Newsom’s plan, revealed earlier this month, would impose billions of dollars in permanent cuts to K-12 public schools and community colleges — but only if Congress does not send the state more money by July 1 to help weather the economic downturn caused by the coronavirus. Education officials have warned those cuts would force districts to lay off teachers and would likely delay many schools from reopening in the fall.
The Senate’s plan rejects those cuts. Instead, lawmakers would delay about $9 billion in payments to public schools for one year. That means school districts could go ahead and spend the money by borrowing or tapping their savings accounts and the state would pay them back later.
The state has delayed payments to school districts during past recessions, but never this much at once. Former Gov. Jerry Brown delayed $10 billion in public education payments over several years before paying it all back. The Senate’s plan would defer almost all of that in just a year.
“It’s scary,” said Kevin Gordon, a lobbyist who represents many of the state’s public school districts. “But I think the consequences of these very deep cuts to schools are scarier.”
It’s unclear how the Legislature would pay the districts back next year, when the state could have an even worse budget deficit. The nonpartisan Legislative Analyst’s Office predicts the state will have budget deficits through at least 2024 because of the economic fallout from the coronavirus pandemic.
“The word ‘deferrals’ is a euphemism for ‘accounting trickery,’” said Jon Coupal, president of the fiscally conservative Howard Jarvis Taxpayers Association. “It’s the kind of accounting that puts private sector corporate employees in jail. I don’t think it’s good policy.”
Education funding is one of many contentious issues that Newsom, a Democrat, must negotiate with the Democratic-controlled state Legislature as they head toward a June 15 deadline to pass an operating budget for the fiscal year that begins July 1.
In January, California was expecting a multi-billion-dollar budget surplus as the state boasted a record 10 consecutive years of job growth in the nation’s most populous state. All of that changed in March when the coronavirus hobbled the nation’s economy and sent California’s tax collections plummeting.
Now state officials are trying to find billions of dollars in cuts to make up for the lost revenue.
Adding to the financial woes, more than 5.4 million Californians have filed for unemployment benefits and are signing up for government-funded health insurance and other assistance programs — adding billions of dollars in new expenses to the state’s budget.
Newsom has pleaded with the federal government to send the state more money to prevent the most painful cuts to state services. His plan would cancel $15 billion in budget cuts if Congress approves additional aid by July 1.
But the Senate’s cuts would not take effect until Oct. 1, giving Congress more time to act.
State Sen.

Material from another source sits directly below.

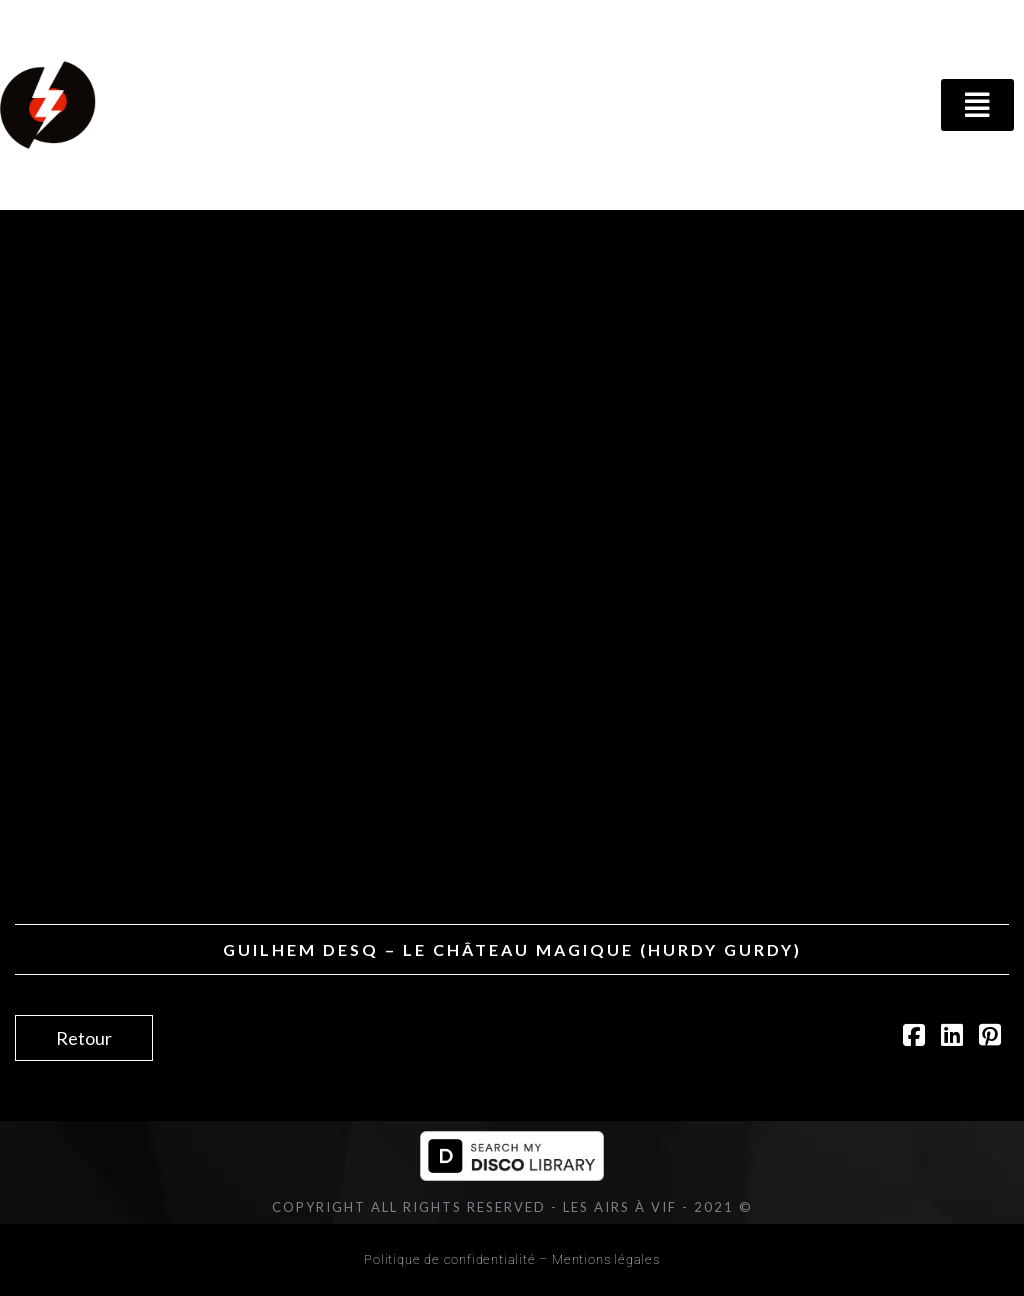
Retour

Holly Mitchell, a Democrat from Los Angeles and chair of the Senate Budget and Fiscal Review Committee, said lawmakers wrote their spending plan “in a manner that does not make conditions worse for our vulnerable California residents.”
That’s why they rejected Newsom proposals that would have made fewer older adults eligible for government-funded health insurance and eliminated $119 million in spending to keep people out of nursing homes.

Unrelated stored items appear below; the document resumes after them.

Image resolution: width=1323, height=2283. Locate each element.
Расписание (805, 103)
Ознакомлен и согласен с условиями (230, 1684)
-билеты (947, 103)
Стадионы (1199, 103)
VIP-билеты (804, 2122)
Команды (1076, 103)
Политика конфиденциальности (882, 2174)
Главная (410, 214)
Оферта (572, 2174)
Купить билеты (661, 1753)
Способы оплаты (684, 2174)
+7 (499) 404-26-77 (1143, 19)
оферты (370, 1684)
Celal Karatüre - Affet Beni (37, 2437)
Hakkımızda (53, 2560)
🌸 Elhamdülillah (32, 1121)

Plus, the Senate’s proposal restores a plan to make low-income adults 65 and older who are living in the country illegally eligible for government-funded health insurance — but it would not start until 2022. The state already offers government-funded health insurance to children and adults up to age 25 who are living in the country illegally.
To pay for all this, the Senate’s plan would increase a tax on the companies that manage the state’s Medicaid program that would generate an extra $1 billion. But that would only happen if Congress does not approve additional aid for the state.

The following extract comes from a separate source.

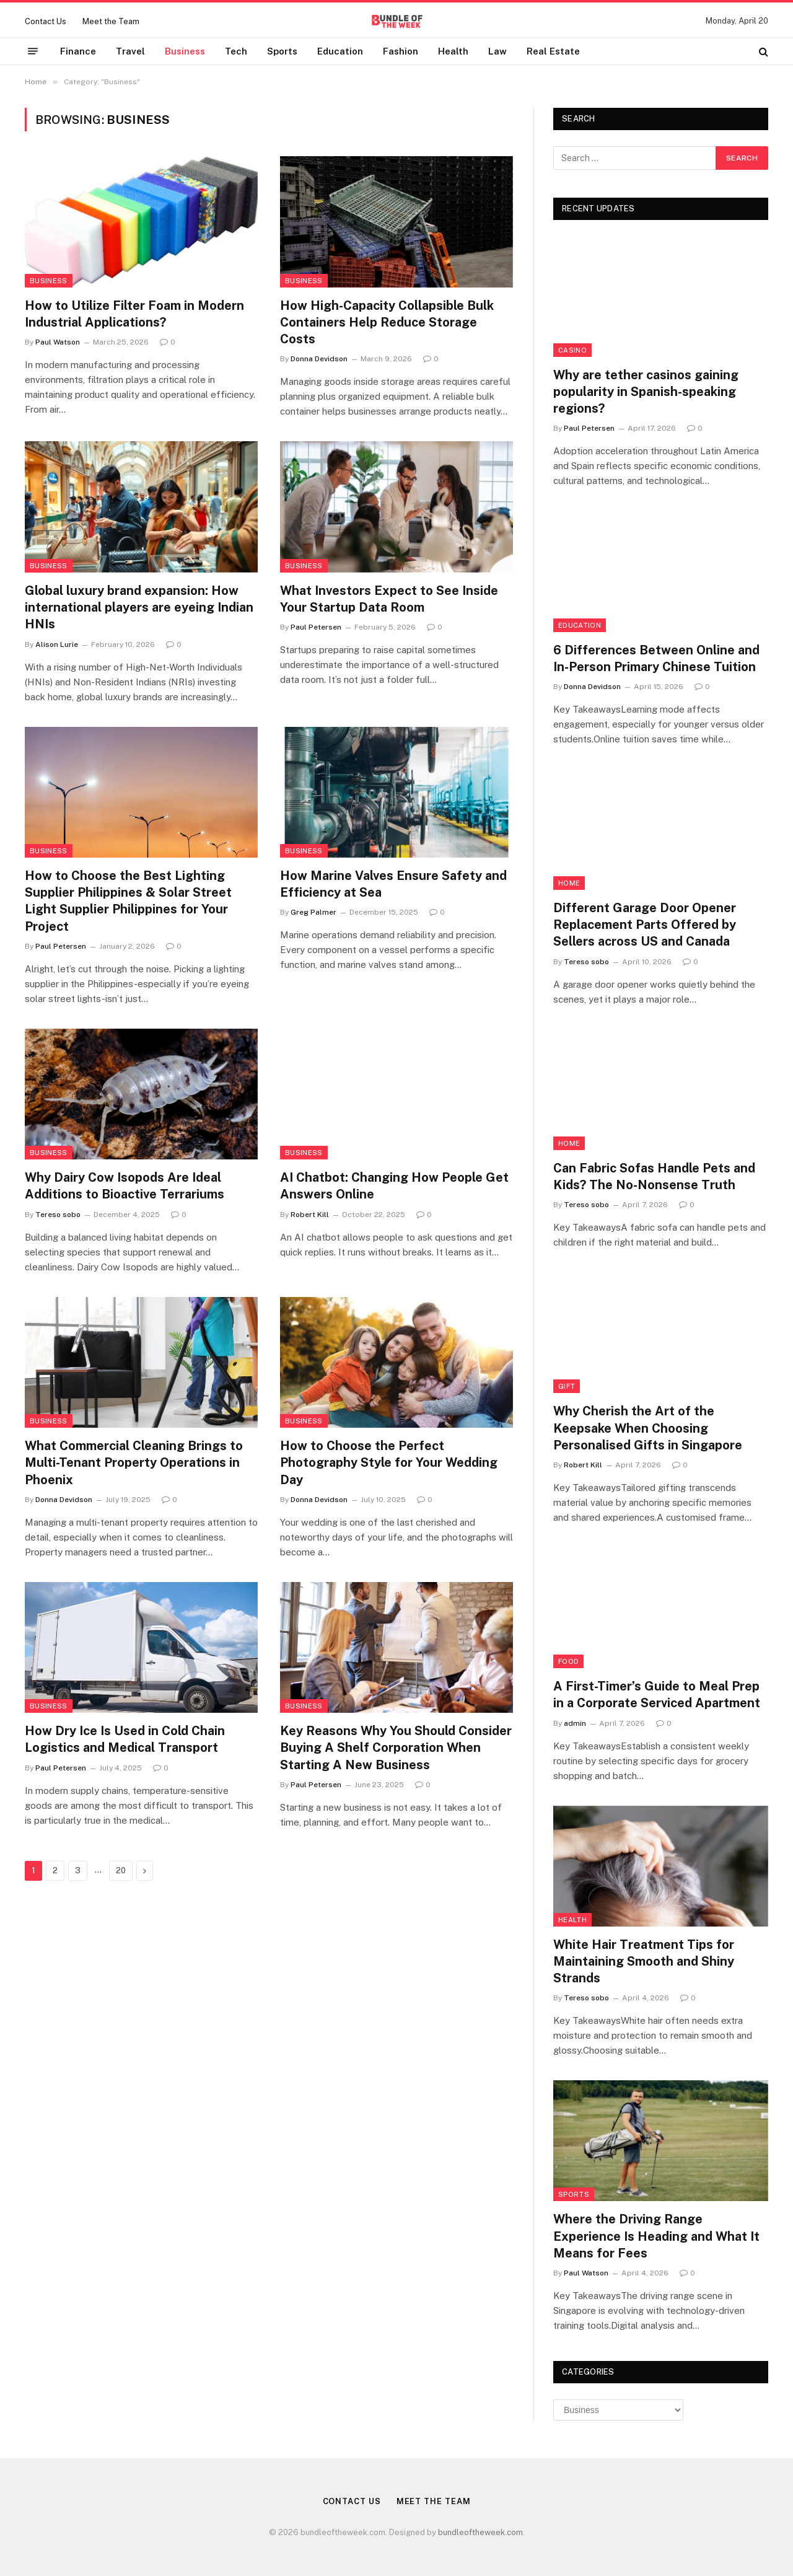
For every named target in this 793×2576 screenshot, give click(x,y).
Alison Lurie (56, 644)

Plus, the Senate thinks Newsom overestimated how much it will cost to pay for all of the new people signing up for state assistance programs — a difference of about $3.6 billion.
Republican Sen. Jim Nielsen worried the plan only delays some of the state’s expenses, urging lawmakers to consider “the structural changes that are going to be required for us to get back on sound footing, no matter what happens with the economy.”